Date: 01/25/99 at 21:02:53
From: Stacy Doud
Subject: Plane equations

I cannot explain the following statement. If vector v0 = (x0, y0, z0)
and vector v1 = (x1, y1, z1) both satisfy the linear equation ax + by 
+ cz = d, then so does mv0 + nv1, provided that m + n = 1.

Is this because v0 and v1 are solutions to the linear equation, and 
the addition of these two vectors must have scalar multipliers that 
equal 1, so that the addition of mv0 + nv1 is also a solution?

Another part of the question states that all combinations of v0 and 
v1 satisfy the linear equation when the right side is zero. Why is 
that true?


Date: 01/26/99 at 12:57:13
From: Doctor Peterson
Subject: Re: Plane equations

Hi, Stacy. Let's look at what these statements mean, restricting 
ourselves to a plane to make my drawings simpler. A general line 
(d non-zero) will look like this:

                      \|
                       \
                       |\
                       | \
                       |  \ v0
                       |   *
                       |  / \
                       | /   \
                       |/     \
    -------------------+-------\-----------
                       | \      \
                       |   \     \
                       |     \    \
                       |       \   \
                       |         \  \
                       |           \ \
                       |             \\ v1
                       |               *
                       |                \

The sum mv0 + nv1, with m + n = 1 is a specific kind of linear 
combination: a weighted average of the two vectors. Here's one way to 
see that only these combinations will be on the line:

We are given two points on the line. Any point on the line will be the 
sum of v0 and some multiple of (v1 - v0), which is a vector in the 
direction of the line.
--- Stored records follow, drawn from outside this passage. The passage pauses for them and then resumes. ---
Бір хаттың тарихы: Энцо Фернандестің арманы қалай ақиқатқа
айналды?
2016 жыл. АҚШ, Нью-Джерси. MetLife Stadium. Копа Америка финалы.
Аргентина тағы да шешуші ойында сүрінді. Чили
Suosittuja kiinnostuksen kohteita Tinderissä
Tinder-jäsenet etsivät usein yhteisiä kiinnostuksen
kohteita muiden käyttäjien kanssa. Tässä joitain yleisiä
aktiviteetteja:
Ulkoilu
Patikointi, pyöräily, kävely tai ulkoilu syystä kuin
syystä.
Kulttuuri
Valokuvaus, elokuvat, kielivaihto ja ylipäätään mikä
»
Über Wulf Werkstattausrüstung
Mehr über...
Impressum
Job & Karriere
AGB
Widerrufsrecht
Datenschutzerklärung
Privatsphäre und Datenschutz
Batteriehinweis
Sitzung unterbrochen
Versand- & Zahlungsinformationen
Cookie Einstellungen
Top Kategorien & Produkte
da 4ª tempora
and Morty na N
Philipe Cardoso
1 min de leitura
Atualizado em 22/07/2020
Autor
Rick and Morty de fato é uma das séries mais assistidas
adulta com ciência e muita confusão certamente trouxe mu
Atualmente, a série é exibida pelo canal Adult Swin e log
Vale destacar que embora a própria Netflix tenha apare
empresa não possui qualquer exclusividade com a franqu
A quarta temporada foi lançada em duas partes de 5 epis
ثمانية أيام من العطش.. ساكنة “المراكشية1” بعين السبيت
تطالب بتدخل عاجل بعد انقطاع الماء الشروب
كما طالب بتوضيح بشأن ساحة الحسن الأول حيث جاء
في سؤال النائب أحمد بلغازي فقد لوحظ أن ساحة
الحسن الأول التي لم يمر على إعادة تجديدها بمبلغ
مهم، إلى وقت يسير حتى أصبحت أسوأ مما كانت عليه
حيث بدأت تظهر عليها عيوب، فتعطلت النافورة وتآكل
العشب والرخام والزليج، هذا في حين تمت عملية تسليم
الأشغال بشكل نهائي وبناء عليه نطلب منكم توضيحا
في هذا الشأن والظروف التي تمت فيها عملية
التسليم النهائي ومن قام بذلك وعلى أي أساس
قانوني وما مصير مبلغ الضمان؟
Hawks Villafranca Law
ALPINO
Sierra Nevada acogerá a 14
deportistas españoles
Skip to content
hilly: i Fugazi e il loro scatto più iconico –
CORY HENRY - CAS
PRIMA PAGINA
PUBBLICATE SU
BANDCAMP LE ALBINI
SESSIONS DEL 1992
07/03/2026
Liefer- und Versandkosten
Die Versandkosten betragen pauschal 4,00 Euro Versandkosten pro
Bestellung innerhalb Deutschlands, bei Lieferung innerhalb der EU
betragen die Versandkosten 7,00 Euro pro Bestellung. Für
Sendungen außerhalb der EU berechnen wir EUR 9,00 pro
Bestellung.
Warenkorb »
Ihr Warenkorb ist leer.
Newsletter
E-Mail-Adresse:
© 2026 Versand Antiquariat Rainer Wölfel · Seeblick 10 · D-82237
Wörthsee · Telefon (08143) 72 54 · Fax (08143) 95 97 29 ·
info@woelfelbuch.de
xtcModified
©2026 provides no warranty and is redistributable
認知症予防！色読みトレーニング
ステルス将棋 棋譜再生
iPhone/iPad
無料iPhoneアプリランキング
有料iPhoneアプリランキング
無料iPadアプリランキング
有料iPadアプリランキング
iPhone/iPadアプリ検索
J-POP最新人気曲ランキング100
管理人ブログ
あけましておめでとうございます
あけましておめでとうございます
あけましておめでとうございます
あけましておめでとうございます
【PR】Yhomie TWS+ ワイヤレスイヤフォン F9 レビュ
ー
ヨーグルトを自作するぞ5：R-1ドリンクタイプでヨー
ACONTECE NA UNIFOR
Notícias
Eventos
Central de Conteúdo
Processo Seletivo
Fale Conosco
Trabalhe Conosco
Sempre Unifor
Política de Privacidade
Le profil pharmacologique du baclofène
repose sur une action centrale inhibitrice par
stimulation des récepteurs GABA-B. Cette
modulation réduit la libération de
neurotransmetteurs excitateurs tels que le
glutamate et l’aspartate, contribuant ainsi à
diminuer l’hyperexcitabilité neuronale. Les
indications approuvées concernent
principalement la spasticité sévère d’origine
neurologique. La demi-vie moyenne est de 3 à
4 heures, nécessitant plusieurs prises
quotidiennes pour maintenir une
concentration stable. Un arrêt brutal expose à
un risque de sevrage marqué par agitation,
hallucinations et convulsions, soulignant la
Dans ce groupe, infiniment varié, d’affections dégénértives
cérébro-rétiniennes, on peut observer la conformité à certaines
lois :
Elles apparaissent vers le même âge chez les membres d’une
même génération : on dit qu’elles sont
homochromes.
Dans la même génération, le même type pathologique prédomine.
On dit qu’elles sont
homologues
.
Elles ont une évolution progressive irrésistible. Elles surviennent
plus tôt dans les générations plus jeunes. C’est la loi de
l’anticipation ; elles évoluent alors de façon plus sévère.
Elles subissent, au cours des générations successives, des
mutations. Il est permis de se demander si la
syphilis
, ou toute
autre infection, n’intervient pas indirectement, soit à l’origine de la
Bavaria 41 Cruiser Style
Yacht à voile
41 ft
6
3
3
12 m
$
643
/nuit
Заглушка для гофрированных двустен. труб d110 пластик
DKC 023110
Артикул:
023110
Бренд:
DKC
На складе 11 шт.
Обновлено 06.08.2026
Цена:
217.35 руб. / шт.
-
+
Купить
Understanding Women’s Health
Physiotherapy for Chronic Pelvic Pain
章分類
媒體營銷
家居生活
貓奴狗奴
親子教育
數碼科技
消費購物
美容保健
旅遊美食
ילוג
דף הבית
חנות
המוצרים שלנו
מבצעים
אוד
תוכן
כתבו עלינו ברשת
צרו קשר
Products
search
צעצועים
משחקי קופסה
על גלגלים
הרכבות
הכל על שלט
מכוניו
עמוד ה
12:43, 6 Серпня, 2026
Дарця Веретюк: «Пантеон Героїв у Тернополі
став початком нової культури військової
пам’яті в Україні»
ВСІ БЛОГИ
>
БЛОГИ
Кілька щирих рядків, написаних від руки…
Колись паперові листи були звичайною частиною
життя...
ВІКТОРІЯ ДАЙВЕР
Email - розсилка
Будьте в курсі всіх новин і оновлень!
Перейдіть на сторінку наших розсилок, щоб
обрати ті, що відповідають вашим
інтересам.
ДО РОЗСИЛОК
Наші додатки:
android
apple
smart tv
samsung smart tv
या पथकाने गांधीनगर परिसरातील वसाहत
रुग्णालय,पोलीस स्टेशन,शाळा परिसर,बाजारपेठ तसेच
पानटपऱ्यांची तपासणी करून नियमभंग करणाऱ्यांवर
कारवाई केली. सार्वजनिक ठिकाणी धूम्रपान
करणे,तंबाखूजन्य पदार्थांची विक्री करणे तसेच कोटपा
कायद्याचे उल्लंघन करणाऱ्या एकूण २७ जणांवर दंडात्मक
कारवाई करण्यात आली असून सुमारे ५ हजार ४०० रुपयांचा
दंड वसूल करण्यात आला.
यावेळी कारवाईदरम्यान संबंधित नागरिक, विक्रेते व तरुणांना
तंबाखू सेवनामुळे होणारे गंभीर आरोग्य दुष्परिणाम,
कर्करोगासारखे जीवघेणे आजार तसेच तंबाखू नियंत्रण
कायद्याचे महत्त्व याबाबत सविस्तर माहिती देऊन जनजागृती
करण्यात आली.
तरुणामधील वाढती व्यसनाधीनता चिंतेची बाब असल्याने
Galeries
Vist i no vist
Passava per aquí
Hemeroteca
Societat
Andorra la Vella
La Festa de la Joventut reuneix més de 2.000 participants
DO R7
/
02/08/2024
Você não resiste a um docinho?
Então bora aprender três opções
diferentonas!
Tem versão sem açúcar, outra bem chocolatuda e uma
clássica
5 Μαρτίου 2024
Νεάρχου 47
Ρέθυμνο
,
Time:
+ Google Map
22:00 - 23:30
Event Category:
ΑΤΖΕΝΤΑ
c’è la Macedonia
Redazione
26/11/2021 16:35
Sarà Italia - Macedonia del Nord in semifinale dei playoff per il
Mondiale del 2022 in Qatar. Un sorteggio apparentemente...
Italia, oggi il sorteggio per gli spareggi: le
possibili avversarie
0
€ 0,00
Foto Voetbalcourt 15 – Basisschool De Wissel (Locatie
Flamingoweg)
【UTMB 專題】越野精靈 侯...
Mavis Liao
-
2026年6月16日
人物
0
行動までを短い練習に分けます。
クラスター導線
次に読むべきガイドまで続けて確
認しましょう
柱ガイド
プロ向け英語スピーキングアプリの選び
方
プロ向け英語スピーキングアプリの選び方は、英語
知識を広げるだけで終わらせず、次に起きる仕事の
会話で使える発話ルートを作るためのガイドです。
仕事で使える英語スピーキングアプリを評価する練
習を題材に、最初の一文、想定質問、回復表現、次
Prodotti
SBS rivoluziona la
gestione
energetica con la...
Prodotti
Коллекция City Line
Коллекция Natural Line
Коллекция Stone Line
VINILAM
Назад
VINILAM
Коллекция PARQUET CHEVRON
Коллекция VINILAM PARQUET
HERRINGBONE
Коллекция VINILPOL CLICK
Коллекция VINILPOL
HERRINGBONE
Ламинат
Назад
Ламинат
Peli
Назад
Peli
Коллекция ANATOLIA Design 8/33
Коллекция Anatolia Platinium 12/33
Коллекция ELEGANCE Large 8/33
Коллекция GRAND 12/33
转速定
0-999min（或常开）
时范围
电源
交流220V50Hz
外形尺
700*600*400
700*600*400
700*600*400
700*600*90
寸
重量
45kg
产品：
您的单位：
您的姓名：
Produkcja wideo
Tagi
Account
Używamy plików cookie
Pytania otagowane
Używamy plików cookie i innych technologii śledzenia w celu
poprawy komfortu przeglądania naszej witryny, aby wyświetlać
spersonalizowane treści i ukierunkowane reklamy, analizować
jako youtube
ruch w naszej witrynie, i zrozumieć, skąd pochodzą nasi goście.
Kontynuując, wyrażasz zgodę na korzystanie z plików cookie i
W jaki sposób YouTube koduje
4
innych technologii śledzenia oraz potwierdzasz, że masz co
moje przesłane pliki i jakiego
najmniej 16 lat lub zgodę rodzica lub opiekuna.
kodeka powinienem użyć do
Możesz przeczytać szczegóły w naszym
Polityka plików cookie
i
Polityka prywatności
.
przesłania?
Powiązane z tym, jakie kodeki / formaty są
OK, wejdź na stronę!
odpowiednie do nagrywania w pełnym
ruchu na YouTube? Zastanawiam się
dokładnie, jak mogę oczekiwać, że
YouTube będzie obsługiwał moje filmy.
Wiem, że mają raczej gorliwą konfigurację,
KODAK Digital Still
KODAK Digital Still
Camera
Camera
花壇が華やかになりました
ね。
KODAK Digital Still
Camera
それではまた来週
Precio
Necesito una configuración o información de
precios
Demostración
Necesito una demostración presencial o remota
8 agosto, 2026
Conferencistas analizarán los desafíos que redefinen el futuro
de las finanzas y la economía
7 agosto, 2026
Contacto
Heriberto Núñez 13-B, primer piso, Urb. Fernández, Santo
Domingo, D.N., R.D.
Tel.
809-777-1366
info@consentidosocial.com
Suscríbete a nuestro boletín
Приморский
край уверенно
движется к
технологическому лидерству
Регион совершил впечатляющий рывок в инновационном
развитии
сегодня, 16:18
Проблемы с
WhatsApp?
So the general vector on the line will be

    v = v0 + n(v1 - v0) = v0 + nv1 - nv0 = (1-n)v0 + nv1

Do you see how that gives you what you are looking for?

A line with d = 0 looks like this:

              \        |
               \       |
                \      |
                 \ v0  |
                  *    |
                   \   |
                    \  |
                     \ |
                      \|
    -------------------+------------------
                       |\
                       | \
                       |  \
                       |   \
                       |    \
                       |     \
                       |      \ v1
                       |       *
                       |        \

Think about this the same way, and you should see why you no longer 
have to restrict m and n as we did before. Notice that v0 and v1 are 
no longer independent. Each is a multiple of the other.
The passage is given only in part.